Here is a Better 3D Model of the Extrudabody RB26DETT Conversion! If we could get a Group buy of 10 Pre-sold we would build the the entire set-up as pictured. It would be a bolt on to the RB26DETT manifold! Trust me it would be very economical!

Thread from Hybrid Z Site: Scroll down to the Bottom for Pictures and info! ITB's with a twist - Page 3 - HybridZ

Few Advantages is has over Stock ITB's:
1. Throttle Shafts/Plates have a total cross section of 6mm "When Open" compared to the stocks 9.5mm, when Closed 8mm vs 9.5mm stock. This will free up flow in the ITB itself!
2. Makes Stagged Injection Easy for High HP Street Cars!
3. Can be upgraded to 50mm ITB's at a later date, if needed/Wanted!
4. 4" or 100mm ID Main Plenum Opening.
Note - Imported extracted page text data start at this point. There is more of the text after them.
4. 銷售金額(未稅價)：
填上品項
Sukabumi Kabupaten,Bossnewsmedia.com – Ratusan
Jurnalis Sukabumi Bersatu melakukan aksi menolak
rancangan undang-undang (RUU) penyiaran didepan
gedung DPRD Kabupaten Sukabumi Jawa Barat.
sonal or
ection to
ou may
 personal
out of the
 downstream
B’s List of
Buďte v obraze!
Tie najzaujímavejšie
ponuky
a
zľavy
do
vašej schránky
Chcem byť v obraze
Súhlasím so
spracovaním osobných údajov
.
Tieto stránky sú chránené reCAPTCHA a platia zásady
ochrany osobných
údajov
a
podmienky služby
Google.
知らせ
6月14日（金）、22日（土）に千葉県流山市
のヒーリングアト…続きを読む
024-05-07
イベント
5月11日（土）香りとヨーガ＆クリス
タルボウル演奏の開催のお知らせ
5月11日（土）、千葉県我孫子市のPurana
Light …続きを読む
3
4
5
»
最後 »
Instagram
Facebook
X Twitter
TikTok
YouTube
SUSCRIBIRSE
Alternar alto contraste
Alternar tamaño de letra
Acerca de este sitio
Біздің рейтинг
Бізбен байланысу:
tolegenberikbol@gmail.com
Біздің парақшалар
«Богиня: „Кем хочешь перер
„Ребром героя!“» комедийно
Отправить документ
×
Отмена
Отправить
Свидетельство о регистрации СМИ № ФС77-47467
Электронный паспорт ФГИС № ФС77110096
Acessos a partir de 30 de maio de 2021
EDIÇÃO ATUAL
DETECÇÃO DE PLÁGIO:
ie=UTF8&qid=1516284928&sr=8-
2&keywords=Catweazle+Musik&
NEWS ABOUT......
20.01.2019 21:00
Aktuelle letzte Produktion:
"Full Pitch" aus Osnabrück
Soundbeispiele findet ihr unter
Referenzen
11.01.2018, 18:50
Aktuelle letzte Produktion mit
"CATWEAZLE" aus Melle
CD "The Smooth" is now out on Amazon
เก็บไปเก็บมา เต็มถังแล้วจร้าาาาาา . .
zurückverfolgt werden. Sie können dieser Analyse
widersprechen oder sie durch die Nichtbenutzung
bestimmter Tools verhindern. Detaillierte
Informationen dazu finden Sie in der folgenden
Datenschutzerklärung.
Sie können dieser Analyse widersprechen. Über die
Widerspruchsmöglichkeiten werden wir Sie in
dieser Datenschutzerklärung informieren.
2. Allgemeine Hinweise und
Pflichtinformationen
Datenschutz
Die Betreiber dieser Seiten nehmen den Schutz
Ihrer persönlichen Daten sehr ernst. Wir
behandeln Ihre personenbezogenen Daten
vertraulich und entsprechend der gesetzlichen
Will flow more than a Q45 90mm TB Set-up if the motor can use it!
5. Recessed Airhorns in the Plenum!
6. Injectors can be mounted over or Under the ITB's!
7. Completely Anodized Clear and RED for the Show Crowd too!
8. Cool Factor above and beyond Stock Set-up! 



















Note: 3 ITB's are shown with injectors pointed up and 3 are Down to show how they can be Mounted either way! 

Kevin


----------